La fanática más famosa de Kamalaya es probablemente Sarah Ferguson, la duquesa de York, cuyas memorias Encontrar a Sarah retrata el complejo como una especie de yesca-útero. Al final de mi viaje, fue otra escritura de la realeza, la de la princesa Anna von Auersperg, que encontré mientras esperaba en el área de recepción para mi viaje al aeropuerto. La princesa había blasonado el registro de invitados del complejo con una exclamación entusiasta que incluía la promesa, "Me convertiré en una flor de loto". Cuando le señalé esto al joven y afectuoso subdirector húngaro del resort, Tibor, me informó: "Ella estaba aquí. mes. "Me maravillé," ¡de humano a plantar! "Tibor dijo," Kamalaya no es feriado. Es una transformación ".

Cuando volví a casa en Nueva York, no me sentí como si me hubiera transformado en una perenne acuática en la familia de las nelumbonaceae. Sin embargo, me sentí maravillosamente descansado. Estaba bronceado. Había perdido seis libras, un hecho que atribuí a la privación de alcohol, el calor de Tailandia, aún fuerte en octubre, y todas las veces que había caminado arriba y abajo de la empinada colina de Kamalaya. (Los huéspedes pueden llamar para ir en uno de los buggies del complejo, pero recientemente cambié a 50, y por lo tanto, mi ego es sensible.) Desde mi regreso hace dos meses, estoy comiendo más proteína durante el día, he Golpeó todo el jugo de pomelo de la noche, y todavía estoy trabajando para hacer que mi glug-glug-glug se reduzca a glug-glug o quizás solo glug. Todavía me estoy despertando con tanta frecuencia como lo estaba antes, pero ahora, gracias a la respiración profunda, puedo acortar el tiempo que permanezco despierto sobre 50 por ciento del tiempo. Como ya había probado variantes de ellos a lo largo de los años, no estoy usando ninguna de las ayudas para dormir que Emma me dio a la partida (un aceite fragante llamado Sweet Dreams, una máscara para dormir, un diario para anotar mis problemas antes de ir a la cama, un CD de sonidos de lluvia y más pastillas herbales). Romper un patrón de insomnio, estoy seguro, tomar años y años, por lo que el hecho de que ya he experimentado una reducción es muy alentador. Voy a soldado en.
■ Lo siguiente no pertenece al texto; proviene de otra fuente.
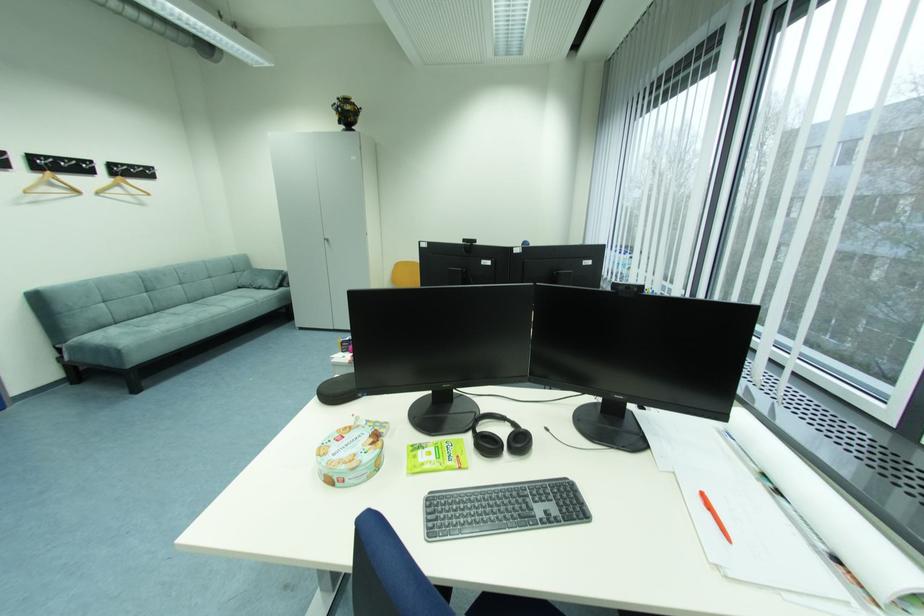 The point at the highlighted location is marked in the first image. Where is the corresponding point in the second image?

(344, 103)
Curiosamente, una de las veces que desperté recientemente fue durante un sueño sobre lámparas flotantes. Algunos invitados de 15 Kamalaya y yo estábamos parados en la playa del complejo, cada uno a punto de lanzar nuestras naves espaciales de papel. Justo cuando fui a empujar a la mía hacia el cielo, decidí volver a leer el deseo que había anotado. En lugar de "duermo sin esfuerzo", el deseo que había lanzado en el complejo, había garabateado, por razones completamente desconocidas para mí, "me despierto al instante". Al leer esto en el sueño, me despertaba en la realidad vida.

Henry Alford es un editor colaborador de T + L y el autor de Te mataría dejar de hacer eso: una guía moderna de modales.

Hotel Kamalaya

El mejor refugio de bienestar de Samui se encuentra en nueve acres magníficamente exuberantes en la tranquila costa sur.